Per questo match Arne Slot ha schierato la formazione seguente:
PRIMO TEMPO
Inizia il match e gli Spurs partono subito molto aggressivi (spintoni inclusi!), ma sono poco lucidi, per cui non ci impensieriscono mai. Il match è poverissimo di emozioni, per cui, alla mezz’ora, ci pensa Xavi Simons ad animarlo con un brutto quanto inutile fallo su Van Dijk, intervento punito giustamente con il rosso dopo il check del VAR.
L’espulsione dà coraggio ai Reds che, al minuto 36, hanno la prima occasione con Wirtz, che impegna Vicario con un piatto destro basso. Passano pochi secondi e il tedesco è di nuovo protagonista: scatta sulla sinistra, si beve i difensori in maglia bianca e serve Ekitike, che purtroppo è poco reattivo e non riesce a concludere. Buona occasione, ma abbiamo dovuto attendere ben 36 minuti per registrare un’azione pericolosa da parte di entrambe le squadre.

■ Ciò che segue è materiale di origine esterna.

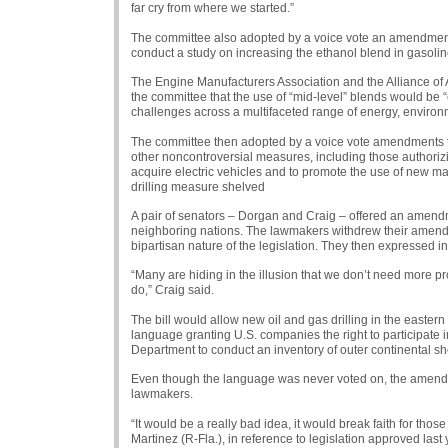
far cry from where we started.”
The committee also adopted by a voice vote an amendment 
conduct a study on increasing the ethanol blend in gasolin
The Engine Manufacturers Association and the Alliance of
the committee that the use of “mid-level” blends would be “
challenges across a multifaceted range of energy, environm
The committee then adopted by a voice vote amendments to 
other noncontroversial measures, including those authorizing
acquire electric vehicles and to promote the use of new mat
drilling measure shelved
A pair of senators – Dorgan and Craig – offered an amendm
neighboring nations. The lawmakers withdrew their amendme
bipartisan nature of the legislation. They then expressed i
“Many are hiding in the illusion that we don’t need more pr
do,” Craig said.
The bill would allow new oil and gas drilling in the eastern 
language granting U.S. companies the right to participate i
Department to conduct an inventory of outer continental sh
Even though the language was never voted on, the amendme
lawmakers.
“It would be a really bad idea, it would break faith for thos
Martinez (R-Fla.), in reference to legislation approved last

Dopo un minuto corriamo un rischio improvviso, quando Konaté si fa scavalcare da un lancio lungo e costringe Alisson ad uscire a valanga su un avversario. Gli ultimi minuti vedono il Liverpool in attacco, ma senza successo, così si chiude sullo 0-0 un primo tempo brutto tranne che, un pochino, negli ultimi 10 minuti; sperando di poter sfruttare la superiorità numerica nella ripresa.
SECONDO TEMPO
Inizia la ripresa e i Reds partono con convinzione. Passano undici minuti e andiamo in rete con una splendida azione: rubiamo palla alla trequarti e Wirtz serve una splendida palla in area ad Isak, che finalmente scarica in rete da par suo. Purtroppo, un difensore, nel tentativo disperato di fermarlo, lo tocca duro e il nostro bomber resta a terra dolorante, non potendo esultare per il goal. Prova a restare in campo, ma non ce la fa e viene sostituito da Frimpong: un vero peccato.

Gli Spurs non si arrendono e sfiorano il pari dopo soli 7 minuti, quando Kolo Muani va in progressione, entra in area e il suo tiro, deviato da Kerkez, finisce sulla traversa, brivido per i Reds. Passano, però, tre minuti e arriva la stoccata vincente: bella palla lavorata da Frimpong sulla destra, che scodella al centro per Ekitike, che sale letteralmente in cielo e incorna il 2-0. Goal da bomber di razza purissima e raddoppio dei nostri.

Purtroppo, però, non è finita, perché il Tottenham continua a picchiare duro e il match resta difficile. Entra l’incubo Richarlison e proprio lui segna al minuto 82 il gol che riapre il match e la guerriglia. Passano solo 4 minuti e rischiamo di prendere ancora goal da Richarlison, che viene fermato da Konaté.
Nel frattempo l’arbitro segnala ben 9 minuti di recupero, in cui si combatte all’arma bianca, con gli Spurs che collezionano altri cartellini ed il secondo rosso per un indemoniato Romero. Il tempo non passa mai e al minuto 100 Alisson deve smanacciare una palla pericolosa che mette a rischio le nostre coronarie. Finalmente arriva l’attesissima fine con Richarlison che si fa ammonire anche dopo il fischio finale.
Vittoria importante che ci rilancia in classifica e ci fa esultare ancora di più perché ottenuta contro avversari di rara scorrettezza.
Restano però i problemi difensivi di una squadra che, quando viene attaccata, è da brividi terrificanti anche con un avversario ridotto in nove.
Adesso testa al Wolverhampton – che affronteremo fra 7 giorni; ultimi in classifica ma potenziale buccia di banana.